By traveler tradition, any Westerner who pushes his way into the high hinterland of Asia is entitled to write a book about it, and generally does. Nowadays, such narratives have a special point: with the Communists slamming Asia shut, the latest traveler stories may be the last for a while.

Currently, readers have their choice of two. One is an exuberant feature story of the 1949 Tibetan holiday of Lowell Thomas and Lowell Jr.; the other is a sharp-eyed account of a junket through Inner Mongolia, taken in 1945 by Orientalist Schuyler Cammann of the University of Pennsylvania.

Last Close-Ups? The Thomas epic, Out of This World, was written by 27-year-old Lowell Jr. in the man-on-a-magic-carpet tone his father favors. The tone still works; the book has already sold 100,000 copies and climbed high on the bestseller lists.

The Thomases had a fairly uneventful trip on their muleback way from India to Lhasa, but in Lhasa things got more exciting. They had the rare enough distinction of being presented to the Dalai Lama, and while the spiritual head of millions of Lamaistic Buddhists had very little to say, the travelers had a good chance to talk with some of his advisers.

Author Thomas gives concise, thoughtful sketches of half a dozen top Tibetan officials, the hard core of the hardest theocracy in the world. The sketches compose what may be one of the last close-ups of a strange ruling class, compound of enlightenment and cruelty, high spirituality and human self-seeking. The author plays some of his characters for discreet laughs --as when a high lama muses on the possible numbers of unrecognized reincarnations of the Buddha. "For instance," he reminded his guests, "take your own President--undoubtedly he is a living Buddha."

At the end, there is a graphic account of Newscaster Thomas' leg-breaking fall from a horse, and of his litter-borne passage over the Hump to India.
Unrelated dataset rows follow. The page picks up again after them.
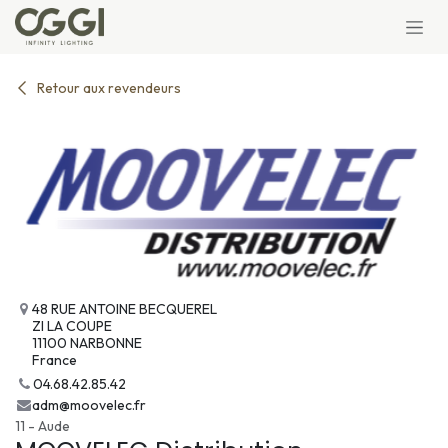
Se rendre au contenu
Retour aux revendeurs
48 RUE ANTOINE BECQUEREL
ZI LA COUPE
11100 NARBONNE
France
04.68.42.85.42
adm@moovelec.fr
11 - Aude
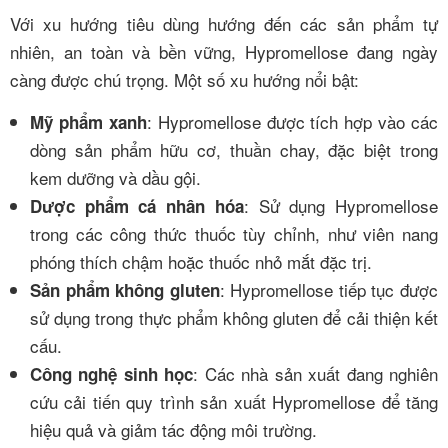
Với xu hướng tiêu dùng hướng đến các sản phẩm tự
nhiên, an toàn và bền vững, Hypromellose đang ngày
càng được chú trọng. Một số xu hướng nổi bật:
: Hypromellose được tích hợp vào các
Mỹ phẩm xanh
dòng sản phẩm hữu cơ, thuần chay, đặc biệt trong
kem dưỡng và dầu gội.
: Sử dụng Hypromellose
Dược phẩm cá nhân hóa
trong các công thức thuốc tùy chỉnh, như viên nang
phóng thích chậm hoặc thuốc nhỏ mắt đặc trị.
: Hypromellose tiếp tục được
Sản phẩm không gluten
sử dụng trong thực phẩm không gluten để cải thiện kết
cấu.
: Các nhà sản xuất đang nghiên
Công nghệ sinh học
cứu cải tiến quy trình sản xuất Hypromellose để tăng
hiệu quả và giảm tác động môi trường.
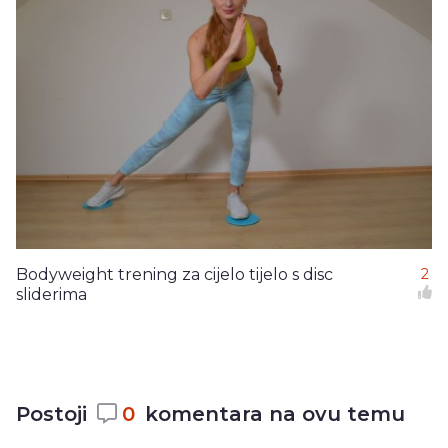
Bodyweight trening za cijelo tijelo s disc
2
sliderima
Postoji
0
komentara na ovu temu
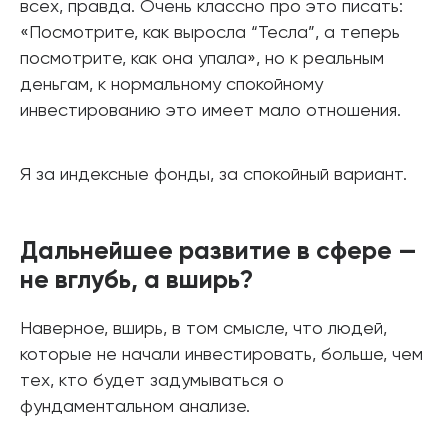
всех, правда. Очень классно про это писать:
«Посмотрите, как выросла “Тесла”, а теперь
посмотрите, как она упала», но к реальным
деньгам, к нормальному спокойному
инвестированию это имеет мало отношения.
Я за индексные фонды, за спокойный вариант.
Дальнейшее развитие в сфере —
не вглубь, а вширь?
Наверное, вширь, в том смысле, что людей,
которые не начали инвестировать, больше, чем
тех, кто будет задумываться о
фундаментальном анализе.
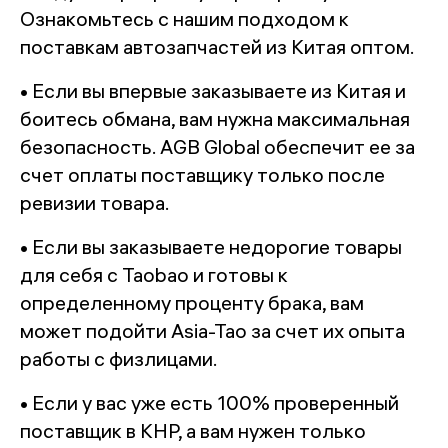
Ознакомьтесь с нашим подходом к
поставкам автозапчастей из Китая оптом.
• Если вы впервые заказываете из Китая и
боитесь обмана, вам нужна максимальная
безопасность. AGB Global обеспечит ее за
счет оплаты поставщику только после
ревизии товара.
• Если вы заказываете недорогие товары
для себя с Taobao и готовы к
определенному проценту брака, вам
может подойти Asia-Tao за счет их опыта
работы с физлицами.
• Если у вас уже есть 100% проверенный
поставщик в КНР, а вам нужен только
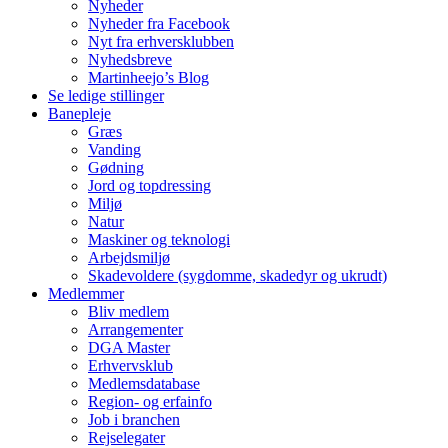
Nyheder
Nyheder fra Facebook
Nyt fra erhversklubben
Nyhedsbreve
Martinheejo’s Blog
Se ledige stillinger
Banepleje
Græs
Vanding
Gødning
Jord og topdressing
Miljø
Natur
Maskiner og teknologi
Arbejdsmiljø
Skadevoldere (sygdomme, skadedyr og ukrudt)
Medlemmer
Bliv medlem
Arrangementer
DGA Master
Erhvervsklub
Medlemsdatabase
Region- og erfainfo
Job i branchen
Rejselegater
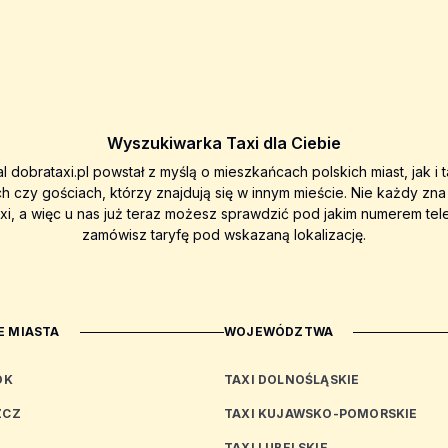
Wyszukiwarka Taxi dla Ciebie
al dobrataxi.pl powstał z myślą o mieszkańcach polskich miast, jak i 
ch czy gościach, którzy znajdują się w innym mieście. Nie każdy zn
axi, a więc u nas już teraz możesz sprawdzić pod jakim numerem tel
zamówisz taryfę pod wskazaną lokalizację.
 MIASTA
WOJEWÓDZTWA
OK
TAXI DOLNOŚLĄSKIE
ZCZ
TAXI KUJAWSKO-POMORSKIE
TAXI LUBELSKIE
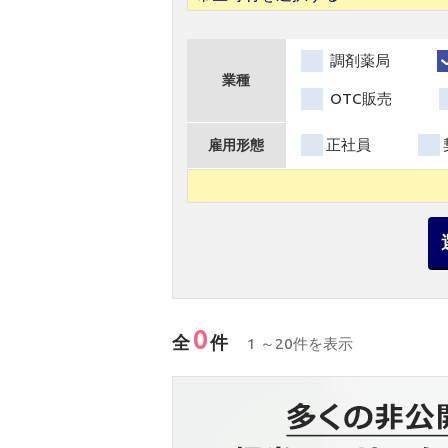
調剤薬局
業種
OTC販売
正社員
雇用形態
0
全
件
1 ～20件を表示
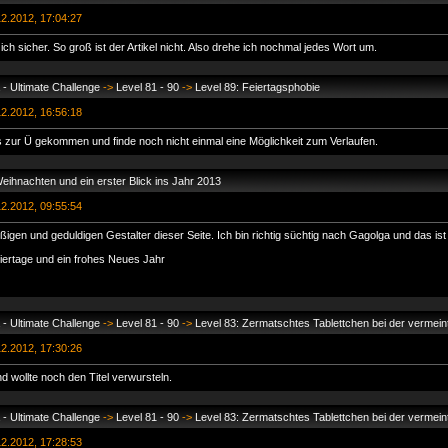
2.2012, 17:04:27
ich sicher. So groß ist der Artikel nicht. Also drehe ich nochmal jedes Wort um.
- Ultimate Challenge
->
Level 81 - 90
->
Level 89: Feiertagsphobie
2.2012, 16:56:18
 bis zur Ü gekommen und finde noch nicht einmal eine Möglichkeit zum Verlaufen.
eihnachten und ein erster Blick ins Jahr 2013
2.2012, 09:55:54
ißigen und geduldigen Gestalter dieser Seite. Ich bin richtig süchtig nach Gagolga und das ist
ertage und ein frohes Neues Jahr
- Ultimate Challenge
->
Level 81 - 90
->
Level 83: Zermatschtes Tablettchen bei der vermeintl
2.2012, 17:30:26
d wollte noch den Titel verwursteln.
- Ultimate Challenge
->
Level 81 - 90
->
Level 83: Zermatschtes Tablettchen bei der vermeintl
2.2012, 17:28:53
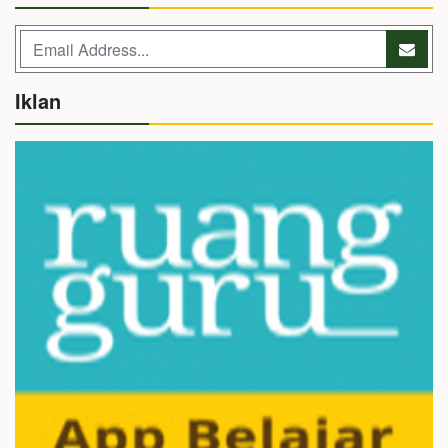
Iklan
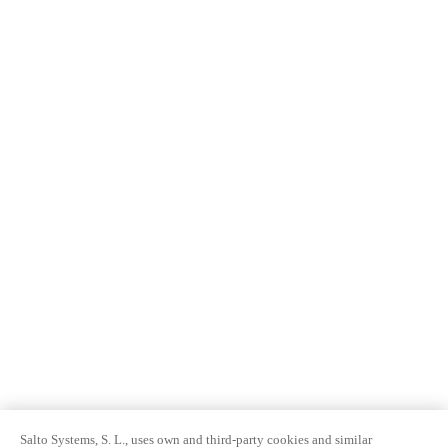
Salto Systems, S. L., uses own and third-party cookies and similar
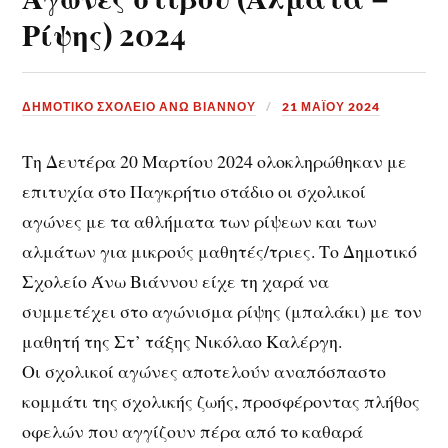
Ρίψης) 2024
ΔΗΜΟΤΙΚΟ ΣΧΟΛΕΙΟ ΑΝΩ ΒΙΑΝΝΟΥ
21 ΜΑΪ́ΟΥ 2024
Τη Δευτέρα 20 Μαρτίου 2024 ολοκληρώθηκαν με
επιτυχία στο Παγκρήτιο στάδιο οι σχολικοί
αγώνες με τα αθλήματα των ρίψεων και των
αλμάτων για μικρούς μαθητές/τριες. Το Δημοτικό
Σχολείο Άνω Βιάννου είχε τη χαρά να
συμμετέχει στο αγώνισμα ρίψης (μπαλάκι) με τον
μαθητή της Στ’ τάξης Νικόλαο Καλέργη.
Οι σχολικοί αγώνες αποτελούν αναπόσπαστο
κομμάτι της σχολικής ζωής, προσφέροντας πλήθος
οφελών που αγγίζουν πέρα από το καθαρά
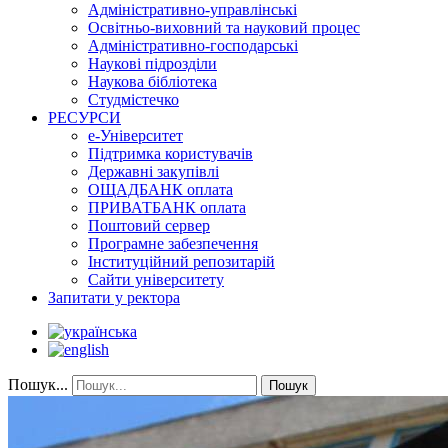
Адміністративно-управлінські
Освітньо-виховний та науковий процес
Адміністративно-господарські
Наукові підрозділи
Наукова бібліотека
Студмістечко
РЕСУРСИ
е-Університет
Підтримка користувачів
Державні закупівлі
ОЩАДБАНК оплата
ПРИВАТБАНК оплата
Поштовий сервер
Програмне забезпечення
Інституційний репозитарій
Сайти університету
Запитати у ректора
Пошук...
Пошук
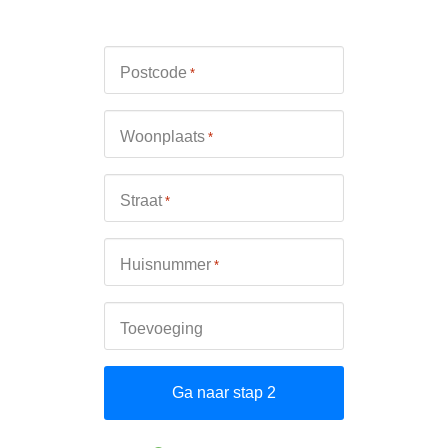
Postcode
*
Woonplaats
*
Straat
*
Huisnummer
*
Toevoeging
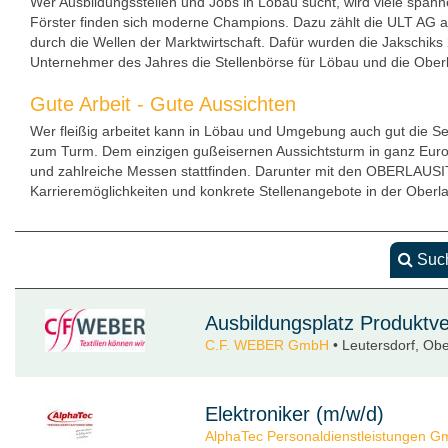
Wer Ausbildungsstellen und Jobs in Löbau sucht, wird viele spa
Förster finden sich moderne Champions. Dazu zählt die ULT AG au
durch die Wellen der Marktwirtschaft. Dafür wurden die Jakschiks
Unternehmer des Jahres die Stellenbörse für Löbau und die Oberl
Gute Arbeit - Gute Aussichten
Wer fleißig arbeitet kann in Löbau und Umgebung auch gut die Se
zum Turm. Dem einzigen gußeisernen Aussichtsturm in ganz Euro
und zahlreiche Messen stattfinden. Darunter mit den OBERLAU
Karrieremöglichkeiten und konkrete Stellenangebote in der Oberlau
Such
Ausbildungsplatz Produktver
C.F. WEBER GmbH
• Leutersdorf, Obe
Elektroniker (m/w/d)
AlphaTec Personaldienstleistungen 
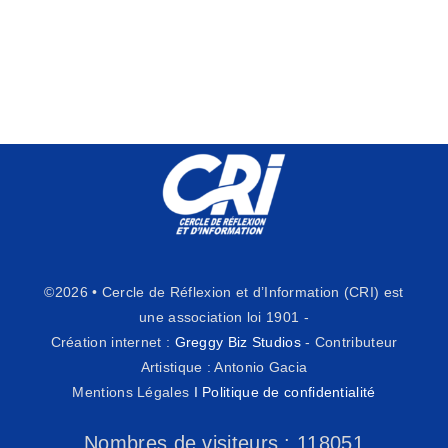
©2026 • Cercle de Réflexion et d’Information (CRI) est
une association loi 1901 -
Création internet :
Greggy Biz Studios
- Contributeur
Artistique : Antonio Gacia
Mentions Légales
I
Politique de confidentialité
Nombres de visiteurs :
118051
A Real America? Schuyler Cammann travels in the tradition of the scholar-adventurer, and his book, The Land of the Camel, cleaves to the best in its tradition (truthfulness, a sense of moral involvement, good humor) while shunning the worst (bad writing, political or sectarian tirade, excessive footnotarianism).

Author Cammann was sent to a U.S. meteorological outpost in Inner Mongolia toward the end of the war. During the weeks of his stay, he took short trips in all directions from his base near a town called Shanpa to the tents and temples of the Mongols. Since he thinks they are a vanishing people, Cammann looks close.

He describes the interiors of Mongol yurts and lamaseries, observes with fascination the diversion of technical talents that once conquered Asia into the construction of more & more intricate prayer wheels. He describes without flurry Mongol butchering (directions: cut a hole in the animal's side, pull out the heart, squeeze it until animal is dead), and admires the tricks which Mongol farmers play on their reluctant soil to make it yield. Yet in a land where there is barely enough to eat, an undernourished girl may have silver rings in her ears. Cammann condenses his impressions of Inner Mongolia into a phrase: "Wealth in squalor."

Keen as he is, Scholar Cammann almost throws away one of the biggest facts in his book. He reveals, but only in passing, that most of the Mongols he talked to had never heard of America. They were astonished when they were shown America on the map. They had taken for granted that all strangers of European stock come from "West Russia."